>>>>

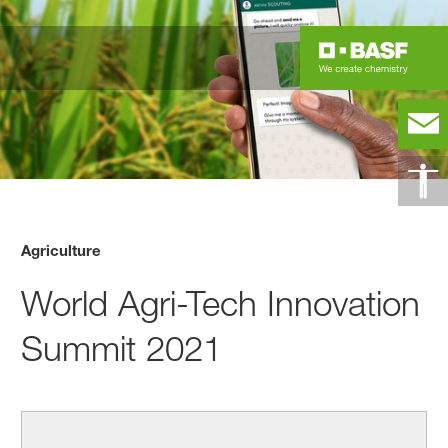
Agriculture
World Agri-Tech Innovation
Summit 2021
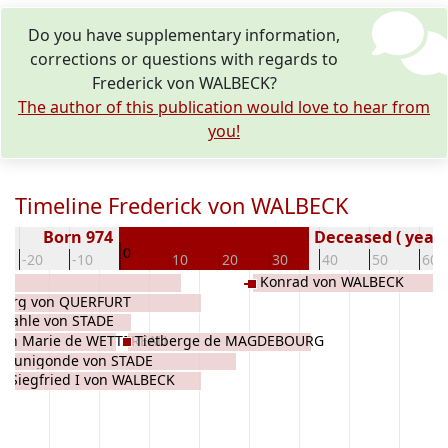
Do you have supplementary information,
corrections or questions with regards to
Frederick von WALBECK?
The author of this publication would love to hear from
you!
Timeline Frederick von WALBECK
Born 974
Deceased ( year)
0
-20
-10
10
20
30
40
50
60
Konrad von WALBECK
eburg von QUERFURT
r Kahle von STADE
dith Marie de WETTEREAU
Tietberge de MAGDEBOURG
Kunigonde von STADE
Siegfried I von WALBECK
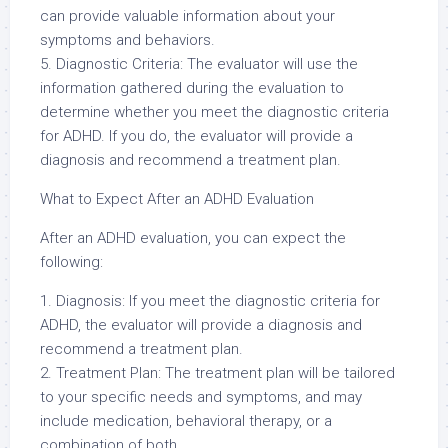
can provide valuable information about your
symptoms and behaviors.
5. Diagnostic Criteria: The evaluator will use the
information gathered during the evaluation to
determine whether you meet the diagnostic criteria
for ADHD. If you do, the evaluator will provide a
diagnosis and recommend a treatment plan.
What to Expect After an ADHD Evaluation
After an ADHD evaluation, you can expect the
following:
1. Diagnosis: If you meet the diagnostic criteria for
ADHD, the evaluator will provide a diagnosis and
recommend a treatment plan.
2. Treatment Plan: The treatment plan will be tailored
to your specific needs and symptoms, and may
include medication, behavioral therapy, or a
combination of both.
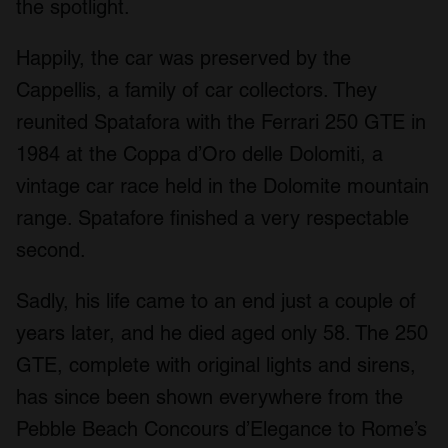
the spotlight.
Happily, the car was preserved by the
Cappellis, a family of car collectors. They
reunited Spatafora with the Ferrari 250 GTE in
1984 at the Coppa d’Oro delle Dolomiti, a
vintage car race held in the Dolomite mountain
range. Spatafore finished a very respectable
second.
Sadly, his life came to an end just a couple of
years later, and he died aged only 58. The 250
GTE, complete with original lights and sirens,
has since been shown everywhere from the
Pebble Beach Concours d’Elegance to Rome’s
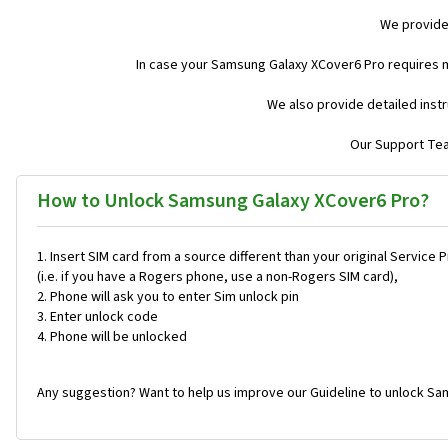
We provide
In case your Samsung Galaxy XCover6 Pro requires 
We also provide detailed inst
Our Support Team
How to Unlock Samsung Galaxy XCover6 Pro?
Insert SIM card from a source different than your original Service 
(i.e. if you have a Rogers phone, use a non-Rogers SIM card),
Phone will ask you to enter Sim unlock pin
Enter unlock code
Phone will be unlocked
Any suggestion? Want to help us improve our Guideline to unlock Sa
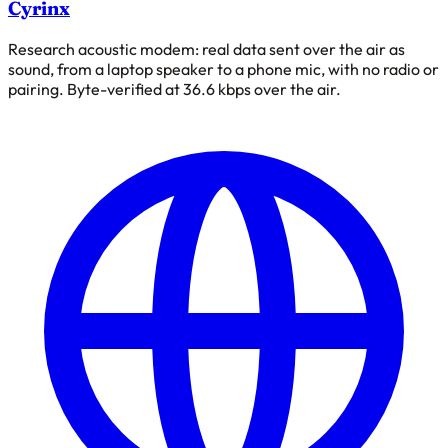
Cyrinx
Research acoustic modem: real data sent over the air as
sound, from a laptop speaker to a phone mic, with no radio or
pairing. Byte-verified at 36.6 kbps over the air.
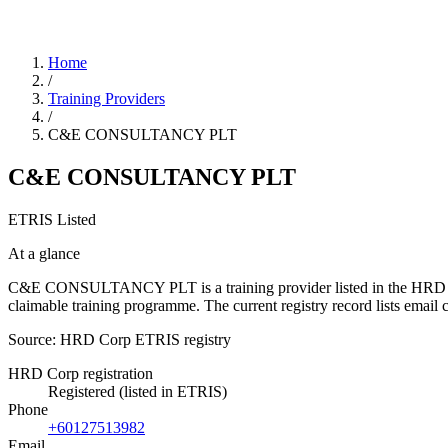
Home
/
Training Providers
/
C&E CONSULTANCY PLT
C&E CONSULTANCY PLT
ETRIS Listed
At a glance
C&E CONSULTANCY PLT is a training provider listed in the HRD Corp E
claimable training programme. The current registry record lists em
Source: HRD Corp ETRIS registry
HRD Corp registration
Registered (listed in ETRIS)
Phone
+60127513982
Email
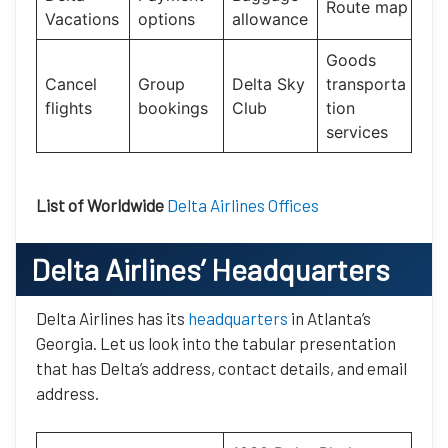
Route map
Vacations
options
allowance
Goods
Cancel
Group
Delta Sky
transporta
flights
bookings
Club
tion
services
List of Worldwide
Delta Airlines Offices
Delta Airlines’ Headquarters
Delta Airlines has its
headquarters
in Atlanta’s
Georgia. Let us look into the tabular presentation
that has Delta’s address, contact details, and email
address.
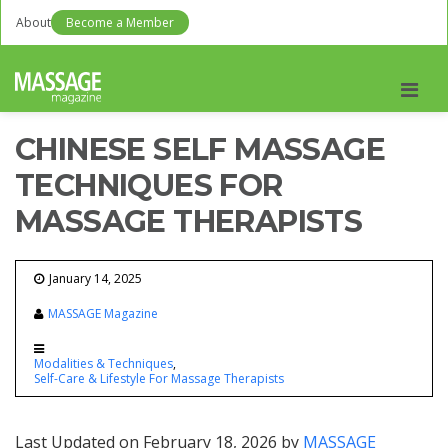
About
Become a Member
Men
CHINESE SELF MASSAGE
TECHNIQUES FOR
MASSAGE THERAPISTS
January 14, 2025
MASSAGE Magazine
Modalities & Techniques
Self-Care & Lifestyle For Massage Therapists
Last Updated on February 18, 2026 by
MASSAGE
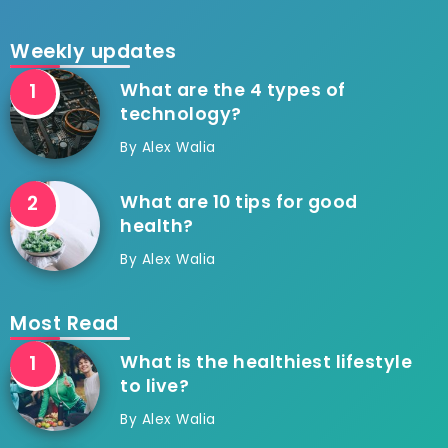
Weekly updates
What are the 4 types of
technology?
By
Alex Walia
What are 10 tips for good
health?
By
Alex Walia
Most Read
What is the healthiest lifestyle
to live?
By
Alex Walia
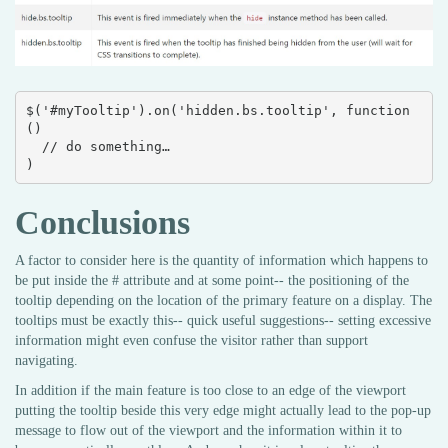
$('#myTooltip').on('hidden.bs.tooltip', function 
() 

  // do something…

)
Conclusions
A factor to consider here is the quantity of information which happens to
be put inside the # attribute and at some point-- the positioning of the
tooltip depending on the location of the primary feature on a display. The
tooltips must be exactly this-- quick useful suggestions-- setting excessive
information might even confuse the visitor rather than support
navigating.
In addition if the main feature is too close to an edge of the viewport
putting the tooltip beside this very edge might actually lead to the pop-up
message to flow out of the viewport and the information within it to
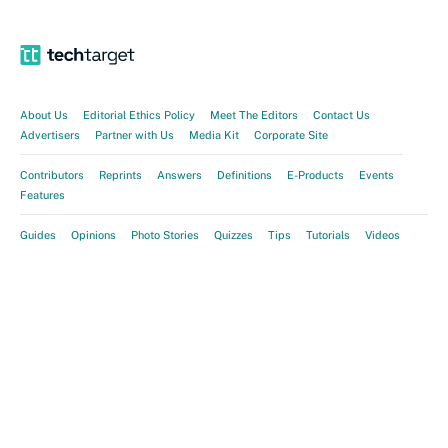
About Us
Editorial Ethics Policy
Meet The Editors
Contact Us
Advertisers
Partner with Us
Media Kit
Corporate Site
Contributors
Reprints
Answers
Definitions
E-Products
Events
Features
Guides
Opinions
Photo Stories
Quizzes
Tips
Tutorials
Videos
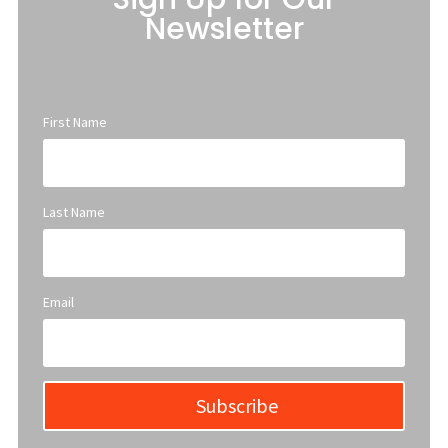
Newsletter
First Name
Last Name
Email
Subscribe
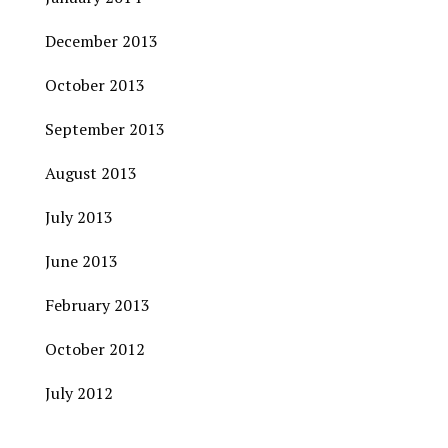
December 2013
October 2013
September 2013
August 2013
July 2013
June 2013
February 2013
October 2012
July 2012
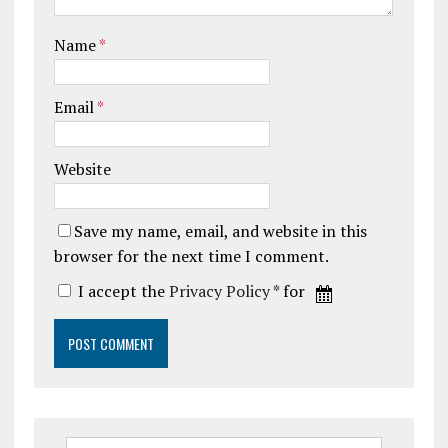
Name
*
Email
*
Website
Save my name, email, and website in this
browser for the next time I comment.
I accept the
Privacy Policy
* for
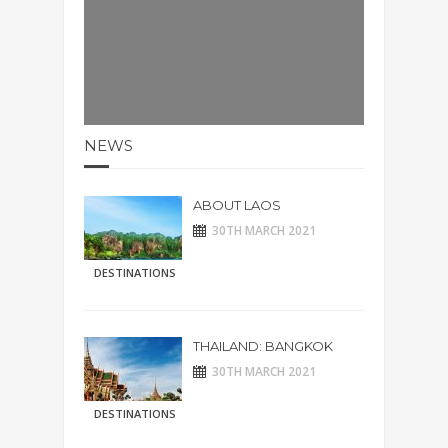
NEWS
ABOUT LAOS
30TH MARCH 2021
DESTINATIONS
THAILAND: BANGKOK
30TH MARCH 2021
DESTINATIONS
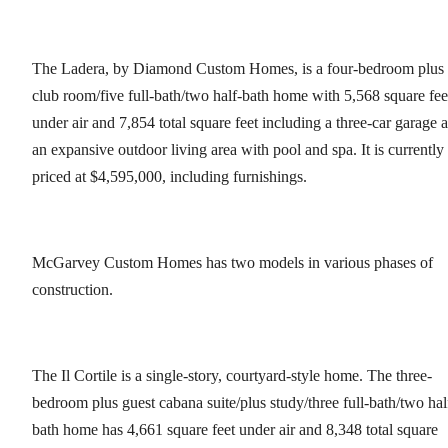
The Ladera, by Diamond Custom Homes, is a four-bedroom plus
club room/five full-bath/two half-bath home with 5,568 square fee
under air and 7,854 total square feet including a three-car garage 
an expansive outdoor living area with pool and spa. It is currently
priced at $4,595,000, including furnishings.
McGarvey Custom Homes has two models in various phases of
construction.
The Il Cortile is a single-story, courtyard-style home. The three-
bedroom plus guest cabana suite/plus study/three full-bath/two hal
bath home has 4,661 square feet under air and 8,348 total square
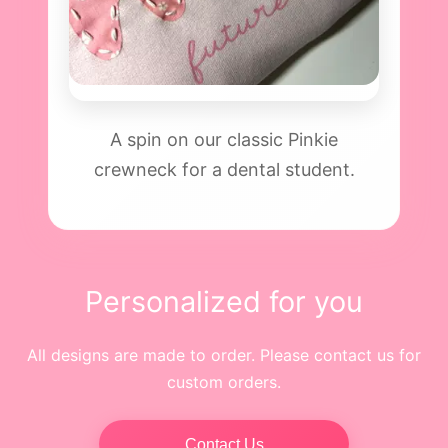
A spin on our classic Pinkie
crewneck for a dental student.
Personalized for you
All designs are made to order. Please contact us for
custom orders.
Contact Us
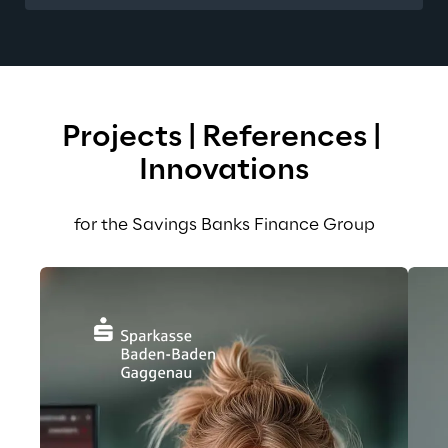
Projects | References | 
Innovations
for the Savings Banks Finance Group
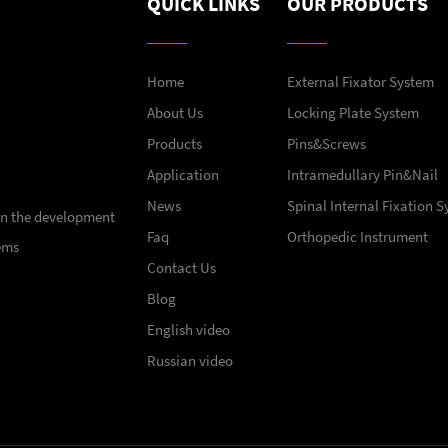
QUICK LINKS
OUR PRODUCTS
Home
External Fixator System
About Us
Locking Plate System
Products
Pins&Screws
Application
Intramedullary Pin&Nail
News
Spinal Internal Fixation 
 in the development
Faq
Orthopedic Instrument
ems
Contact Us
Blog
English video
Russian video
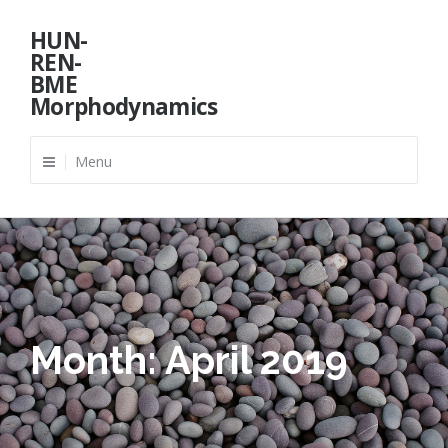
Skip
HUN-
to
REN-
content
BME
Morphodynamics
Menu
Month:
April 2019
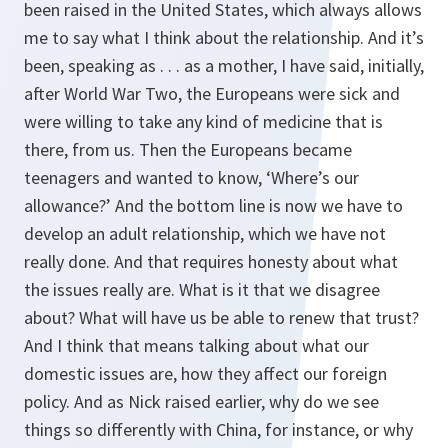
been raised in the United States, which always allows
me to say what I think about the relationship. And it’s
been, speaking as . . . as a mother, I have said, initially,
after World War Two, the Europeans were sick and
were willing to take any kind of medicine that is
there, from us. Then the Europeans became
teenagers and wanted to know, ‘Where’s our
allowance?’ And the bottom line is now we have to
develop an adult relationship, which we have not
really done. And that requires honesty about what
the issues really are. What is it that we disagree
about? What will have us be able to renew that trust?
And I think that means talking about what our
domestic issues are, how they affect our foreign
policy. And as Nick raised earlier, why do we see
things so differently with China, for instance, or why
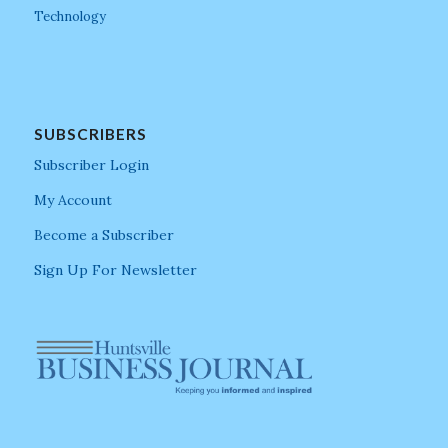
Technology
SUBSCRIBERS
Subscriber Login
My Account
Become a Subscriber
Sign Up For Newsletter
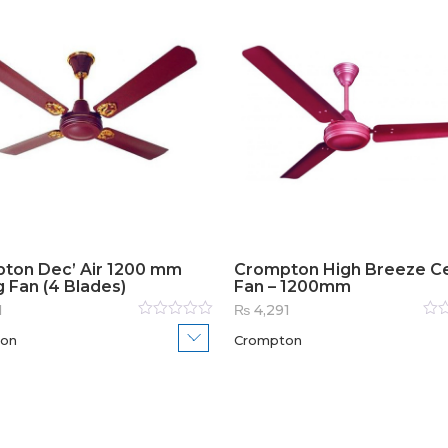
ton Dec’ Air 1200 mm
Crompton High Breeze Ce
g Fan (4 Blades)
Fan – 1200mm
1
₨
4,291
Rated
Rat
on
Crompton
0
out
0
out
of
of
5
5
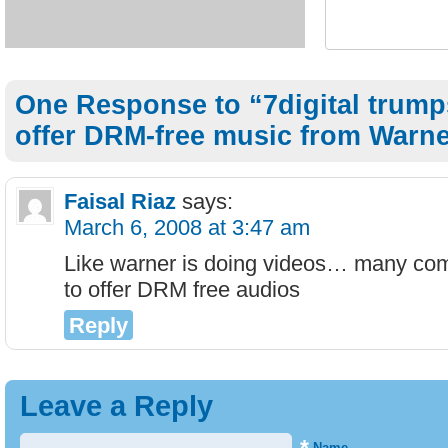
One Response to “7digital trump
offer DRM-free music from Warn
Faisal Riaz
says:
March 6, 2008 at 3:47 am
Like warner is doing videos… many com
to offer DRM free audios
Reply
Leave a Reply
Name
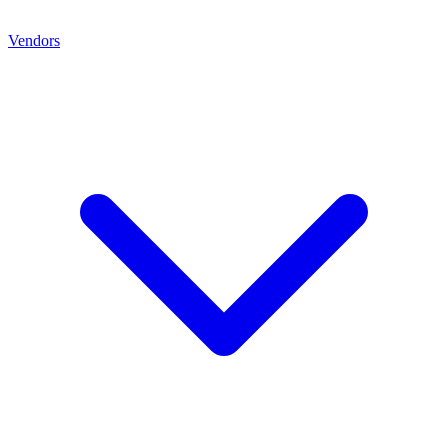
Vendors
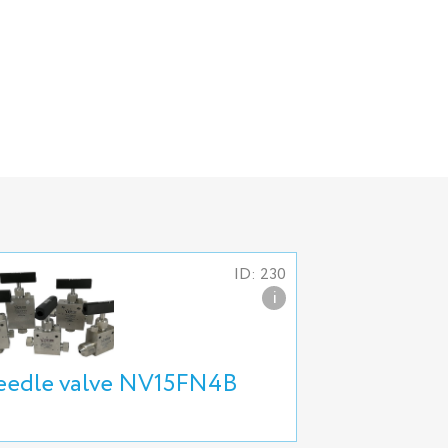
ID: 230
i
edle valve NV15FN4B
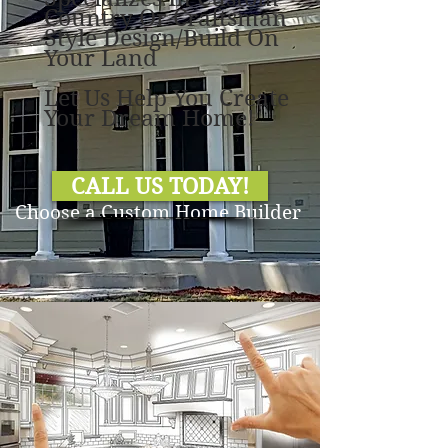
Country Or Craftsman
Style Design/Build On
Your Land
Let Us Help You Create
Your Dream Home!
CALL US TODAY!
Choose a Custom Home Builder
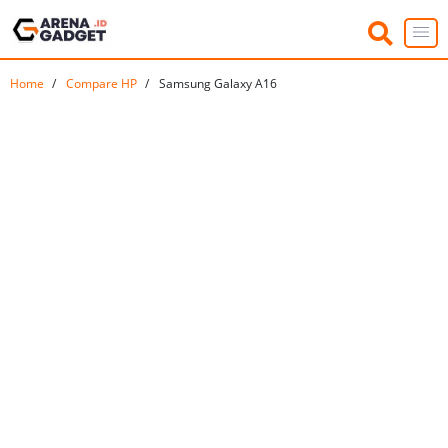
Home
Compare HP
Samsung Galaxy A16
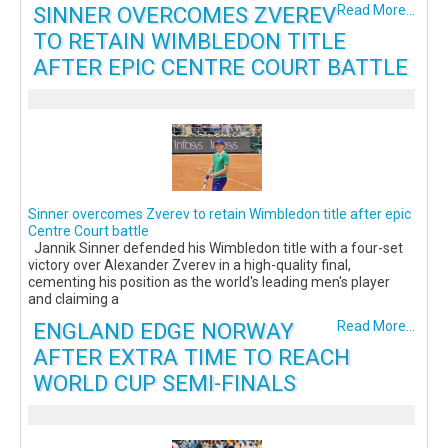
SINNER OVERCOMES ZVEREV
Read More...
TO RETAIN WIMBLEDON TITLE
AFTER EPIC CENTRE COURT BATTLE
Sinner overcomes Zverev to retain Wimbledon title after epic
Centre Court battle
Jannik Sinner defended his Wimbledon title with a four-set
victory over Alexander Zverev in a high-quality final,
cementing his position as the world's leading men's player
and claiming a
ENGLAND EDGE NORWAY
Read More...
AFTER EXTRA TIME TO REACH
WORLD CUP SEMI-FINALS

<<<<

_PROBLEM DETAILS_:
In the entries above, count every line containing the word "Group". Write only the total.

_RESULT FOR THIS TASK_:
2